From Page to Screen: The Help


Released: 26th October 2011
Running time: 140 mins
Rating: 12

VIOLA DAVIS ~ Aibileen Clark
EMMA STONE ~ Skeeter Phelan
OCTAVIA SPENCER ~ Minny Jackson
BRYCE DALLAS HOWARD ~ Hilly Hollbrook
AHNA O’REILLY ~ Celia Foote
JESSICA CHASTAIN ~ Elizabeth Leefolt
ALLISON JANEY ~ Charlotte Phelan
CHRIS LOWELL ~ Johnny Foote

WHAT’S IT ABOUT?
(Summary from the 2010 Penguin paperback)

Enter a vanished world: Jackson, Mississippi, 1962.
Where black maids raise white children, but aren’t trusted not to steal the silver…

There’s Aibileen, raising her seventeenth white child and nursing the hurt caused by her own son’s tragic death; Minny, whose cooking is nearly as sassy as her tongue; and white Miss Skeeter, home from college, who wants to know why her beloved maid disappeared.

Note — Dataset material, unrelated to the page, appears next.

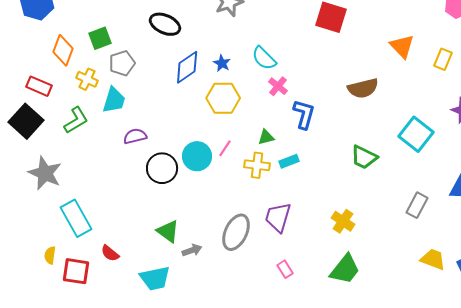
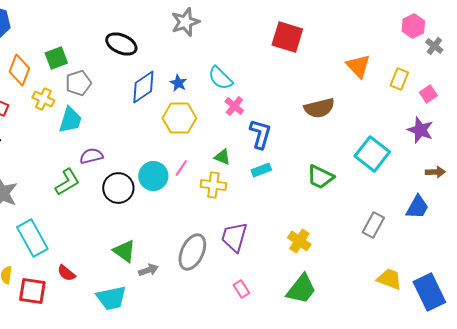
green L-shape: (76, 120) -> (67, 182), moved
green triangle: (266, 137) -> (222, 157), turned 36
cyan rectangle: (289, 161) -> (261, 170), moved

Skeeter, Aibileen and Minny. No one would believe they’d be friends; fewer still would tolerate it. But as each woman finds the courage to cross boundaries, they come to depend and rely on one another. Each is in search of a truth. And together they have an extraordinary story to tell…

TRAILER

VERDICT

After having The Help on my shelf for years, I finally read it last month and I loved it so I finally knew it was the time to watch the adaptation – a DVD that my mum bought immediately after reading the book and trying to get me to read it.

As expected, the movie moves a lot faster than the novel does, launching straight in Skeeter getting her job writing the Miss Myrna column in the local newspaper and getting the idea for her book exposing the true experiences of the help in Jackson. Though the timeline is moved around a little and there isn’t the same build up and level of need for her to do something, The Help retains the feeling of the book. The warmth, humour and friendship between Aibileen and Minny and later Skeeter were there in spades and the film allowed us to laugh at the horror of Miss Hilly instead of the violent hatred I felt for the truly vile book-Miss Hilly. I think making her into a character who could be ridiculed hammered home the ridiculousness of how the maids were treated in a subtle but still powerful way and I thought it was really cleverly done.


Instead of a growth into noticing the way that the maids and African-American community in Jackson are treated, Skeeter is shown as an ally from the off and it’s in stark contrast to her friends, family and peers. Emma Stone’s Skeeter is actually just plainly a little more than the Skeeter in the novel. Stone brings out the sarcasm, wit and awareness that is glimpsed in book-Skeeter and fully fleshes it out. I’d actually go as far to say that I preferred film-Skeeter and she matched Minny and Aibileen in narration that way, rather than lagging slightly as she did in the novel. Speaking of Minny, I listened to the audiobook of The Help and Minny was voiced by Octavia Spencer who played her in the film as well! It was so strange to find her voice familiar but it was lovely as Spencer clearly knew Minny inside and out.


Minny’s struggles with her husband’s domestic abuse were a lot bolder in the film and it played out a little differently, but for the best, I think. There were a few other instances in the novel such as a black man being blinded and another killed that were played down or omitted in the film which meant that the spur to write Skeeter’s book lost the sudden surge of power and determination behind it from the maids. It also felt a little like a disservice to representing the people and situations that Skeeter was trying to air. The same went for the maid who raised Skeeter, Constantine. I know there wasn’t really time in the film to explore it fully, but for me, Constantine’s back story and the reason she left Skeeter’s house was the most powerful moment in the novel and I was sad to see it go. It was the bit that really punched me in the gut and I think it would have been incredibly powerful to see on screen.


Just like the book, The Help is an important look into the lives of the people living in the South during the Civil Rights Movement, told with warmth, humour and a focus on love and friendship. Gorgeous.